第49話 「空気が、先に変わる」
朝の市役所は、いつも通りのざわめきに包まれていた。
コピー機の音。
靴音。
低く交わされる会話。
佐倉美桜は、いつもの席に立ち、いつものように準備をする。
――なのに。
「……あれ?」
隣の窓口の職員が、ふと、美桜を見た。
言葉にはならない。
ただ、一瞬、視線が止まった。
「どうかしましたか?」
「いえ……なんでもないです」
そう言って、首を振る。
自分でも、何に引っかかったのか分からない。
業務が始まる。
「次の方どうぞ」
美桜の声が、フロアに落ちる。
それだけで、列の動きが、わずかに整った。
偶然だ。
気のせいだ。
でも、人の流れが、彼女の前だけ、少し穏やかになる。
「こちらにご記入をお願いします」
書類を差し出す。
男性が、不意に顔を上げた。
「……分かりやすいですね」
「ありがとうございます」
それだけの会話。
なのに、男性は、何度も頷きながら書き始めた。
クレームになりやすい手続き。
時間もかかる。
――本来なら。
だが、声を荒げる人がいない。
苛立ちが、美桜の前で、形になる前にほどけていく。
「佐倉さん」
後ろから、係長が声をかけた。
「ちょっといいですか」
「はい」
小声で言われる。
「……なんか、窓口の空気、落ち着いてない?」
「……そうですか?」
「佐倉さんの列だけ、妙に静かなんだよね」
褒めているわけでも、疑っているわけでもない。
ただ、事実を口にしただけ。
「別に、特別なことはしていません」
それは、本当だった。
やっていることは、昨日までと同じ。
ただ、違うのは。
――自分が、自分を雑に扱っていない。
それだけだ。
昼休み。
同僚たちが、自然と美桜の近くに集まってくる。
「佐倉さん、その口紅、変えました?」
「いえ……特に」
「そう?なんか、顔、はっきりしてる」
「髪、きれいにしてますよね」
質問が、責めではない。
探るでもない。
ただ、“見ている”。
美桜は、少し困って笑った。
「美容室に、行っただけです」
「ああ……なるほど」
なぜか、全員が納得した顔をする。
午後。
窓口に立つと、初めて来た高齢の男性が言った。
「……あんた、ここ、長いのかい?」
「いえ、特別長いわけでは」
「そうか。
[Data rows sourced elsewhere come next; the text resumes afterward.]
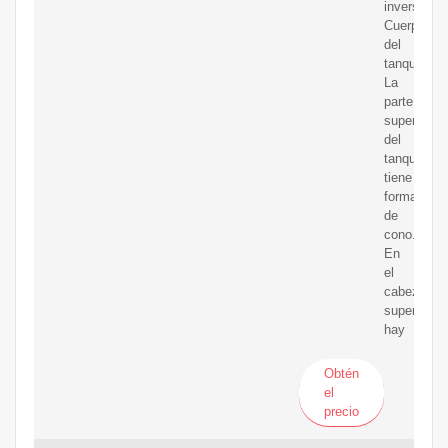
inversión.
Cuerpo
del
tanque
La
parte
superior
del
tanque
tiene
forma
de
cono.
En
el
cabezal
superior,
hay
Obtén
el
precio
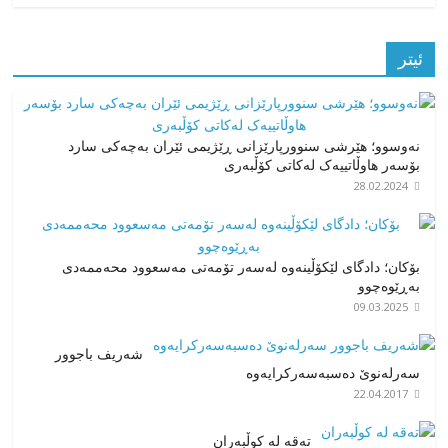
ئیتر
نەوسوو؛ هێرشی سنوورپارێزانی ڕێژیمی ئێران بەچەکی سارد
بۆسەر هاوڵاتییەک لەکاتی کۆڵبەری
28.02.2024
بۆکان؛ دادگای لێکۆڵینەوە لەسەر تۆمەتی مەسعوود محەممەدی
بەڕێوەچوو
09.03.2025
شەریف باجوور
سەرلەنوێ دەسبەسەرکرایەوە
22.04.2017
تەقە لە کوڵبەران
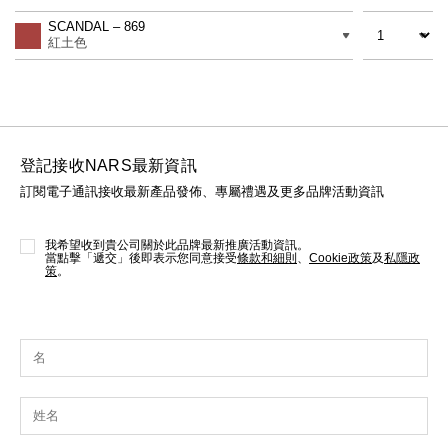
to
Actions
線上虛擬試妝
數量
差別
cart
SCANDAL – 869
options
紅土色
官網限定​
瀏覽全部
熱賣產品
登記接收NARS最新資訊
訂閱電子通訊接收最新產品發佈、專屬禮遇及更多品牌活動資訊
我希望收到貴公司關於此品牌最新推廣活動資訊。
當點擊「遞交」後即表示您同意接受
條款和細則
、
Cookie政策
及
私隱政
策
。
全新
LIGHT REFLECTING™ 原生光
亮肌卸妝油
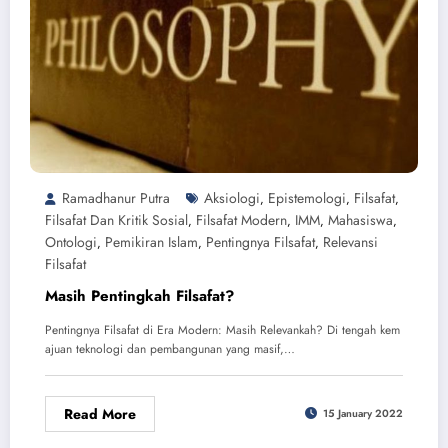
Ramadhanur Putra
Aksiologi
Epistemologi
Filsafat
,
,
,
Filsafat Dan Kritik Sosial
Filsafat Modern
IMM
Mahasiswa
,
,
,
,
Ontologi
Pemikiran Islam
Pentingnya Filsafat
Relevansi
,
,
,
Filsafat
Masih Pentingkah Filsafat?
Pentingnya Filsafat di Era Modern: Masih Relevankah? Di tengah kem
ajuan teknologi dan pembangunan yang masif,…
Read More
15 January 2022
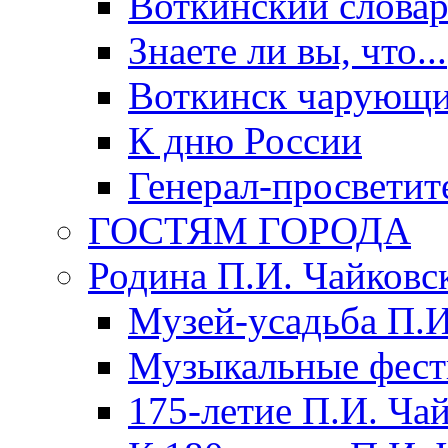
Воткинский слова
Знаете ли вы, что...
Воткинск чарующи
К дню России
Генерал-просветит
ГОСТЯМ ГОРОДА
Родина П.И. Чайковс
Музей-усадьба П.И
Музыкальные фест
175-летие П.И. Ча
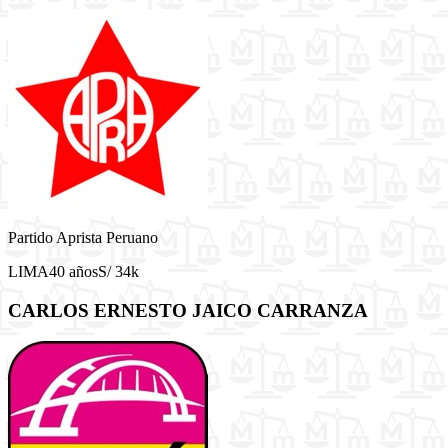
Partido Aprista Peruano
LIMA
40 años
S/ 34k
CARLOS ERNESTO JAICO CARRANZA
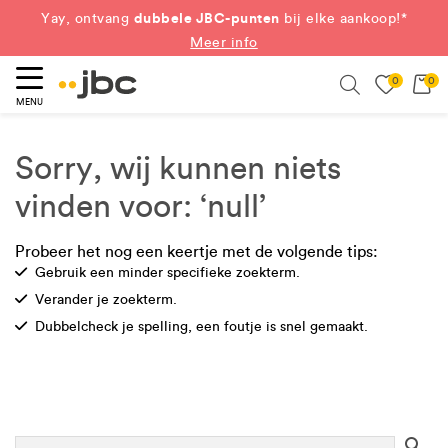
dubbele JBC-punten
Yay, ontvang
bij elke aankoop!*
Meer info
0
0
eken
Search
MENU
Sorry, wij kunnen niets
vinden voor: ‘null’
Probeer het nog een keertje met de volgende tips:
Check
Gebruik een minder specifieke zoekterm.
Check
Verander je zoekterm.
Check
Dubbelcheck je spelling, een foutje is snel gemaakt.
Se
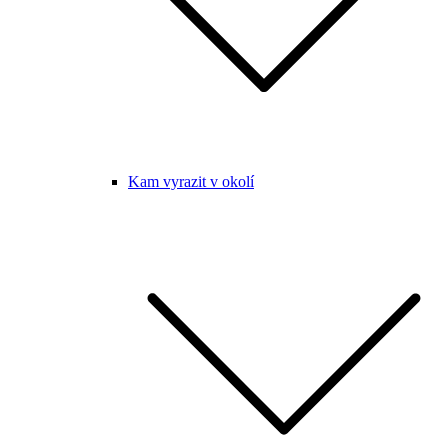
Kam vyrazit v okolí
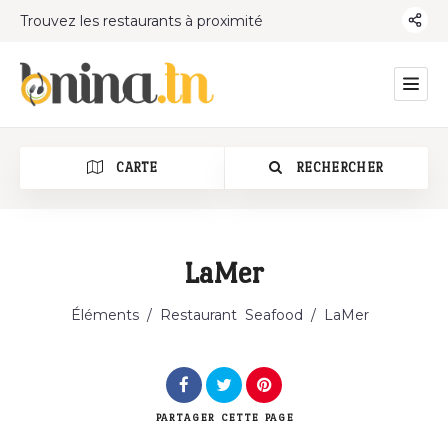
Trouvez les restaurants à proximité
CARTE
RECHERCHER
LaMer
Catégorie
Éléments
/
Restaurant
Seafood
/
LaMer
PARTAGER
CETTE PAGE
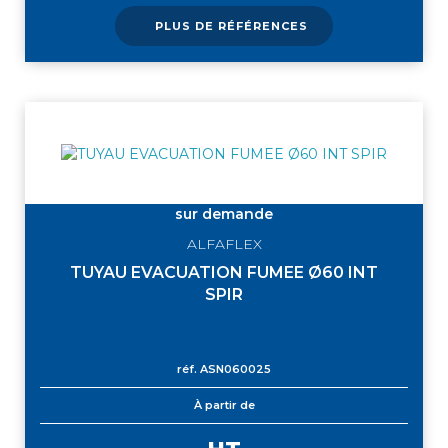
PLUS DE RÉFÉRENCES
sur demande
ALFAFLEX
TUYAU EVACUATION FUMEE Ø60 INT
SPIR
réf.
ASN060025
À partir de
でも、安心するな」
その言葉は、評価ではなく、感覚だった。
美桜は、少しだけ、目を伏せた。
――安心。
それは、自分が、ずっと欲しかったものだ。
定時。
今日は、疲れが少ない。
不思議なくらい。
帰り道、ガラスに映る自分を、また見る。
――別人じゃない。
でも、同じでもない。
肌の質感。
目の奥の光。
“ちゃんと存在している”という感じ。
美容室の前を通る。
今日は、予約はない。
それでも、足が止まる。
ガラス越しに、美容師と目が合った。
向こうが、小さく頷く。
言葉は、いらない。
店に入る。
「いらっしゃいませ」
「……今日は、予約じゃないんですけど」
「大丈夫ですよ」
その一言で、全てが整う。
鏡の前に座る。
ライトが当たる。
美桜の顔が、はっきり映る。
――綺麗だ。
自分で、そう思ってしまったことに、少し驚く。
「……何か、変わりましたか」
美容師が、静かに言った。
「……分かりません」
正直な答え。
「でも、周りが、少し優しくなった気がします」
美容師は、何も言わない。
ただ、髪に触れた。
その瞬間。
胸の奥で、何かが、静かに広がった。
――これは。
変身じゃない。
奇跡でもない。
整った結果、本来の輪郭が、表に出ただけ。
外に出る。
夜の街が、少しだけ、鮮やかに見えた。
世界は、変わっていない。
でも。
世界が、美桜を、ちゃんと認識し始めている。
その感覚が、確かに、そこにあった。